Wireless heart-arrhythmia monitor maker CardioNet Inc., Conshohocken, says it's agreed to pay $4.82 per share, or around $14 million, for "event monitor" maker Biotel Inc., Eagan, Minnesota

UPDATE with CEO interview: Why Biotel? "They have some advanced wireless diagnostic technology" that expands CardioNet's product line, chief executive Randy Thurman told me. Agility develops and sells heart-monitoring systems to medical device and drug makers. The deal is part of a previously-announced CardioNet expansion strategy, and will boost earnings starting next year, according to Thurman.

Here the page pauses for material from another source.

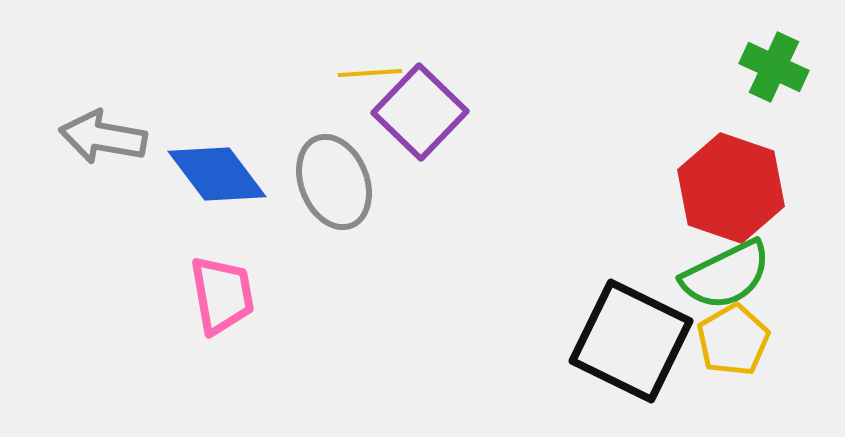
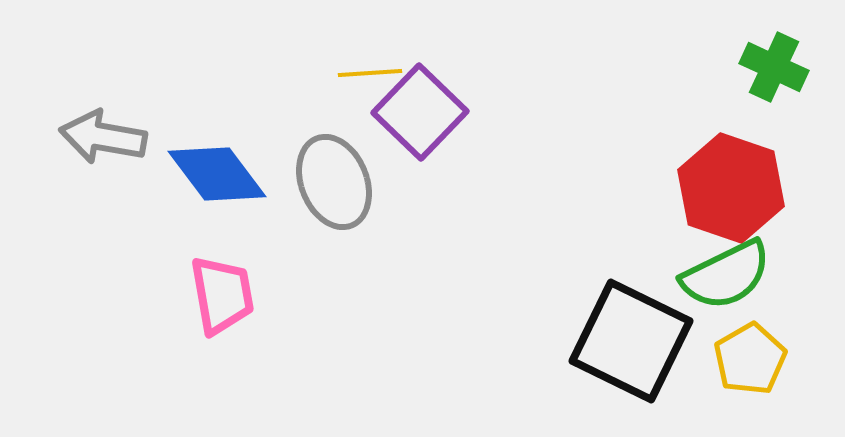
yellow pentagon: moved 17 px right, 19 px down
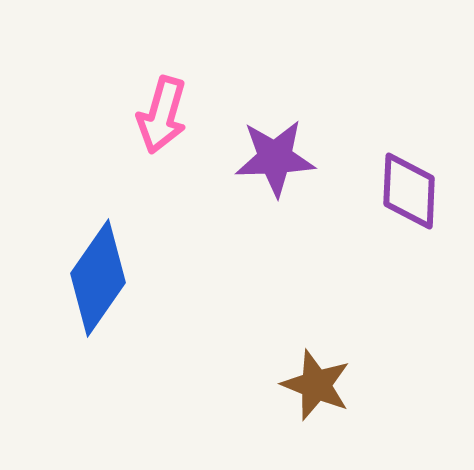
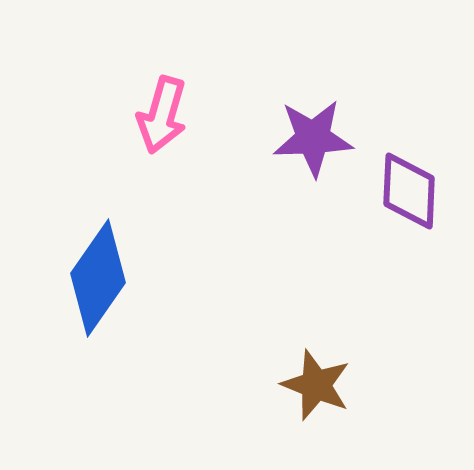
purple star: moved 38 px right, 20 px up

"We're one of the few companies that's hiring," Thurman said. "We're doubling our sales force this year." The deal also includes Biotel's wholly-owned subsidiary, Chicago-based Agility Centralized Research Services, which arranges monitor testing for clients including Medtronic and other biotech and pharma companies. Biotel employs around 50, according to its last annual report.

CardioNet employs around 800 -- 440 in Conshy, 40 more in Chester, plus the tech center in San Diego, offices in Florida and Georgia -- and is traded under the symbol BEAT on the Nasdaq stock market. The company went public at $17.70 a year ago, traded at $28.12 just after noon (up 67 cents), boosted sales from $2 million a month up to $3 million a month during 2008, and has reported profits in the last three quarters. Thurman, a former president of Rhone-Poulenc-Rorer, previously founded (2000) Viasys Healthcare, a medical equipment maker, and ran it til it was bought by Cardinal Health for more than $1.5 billion last year.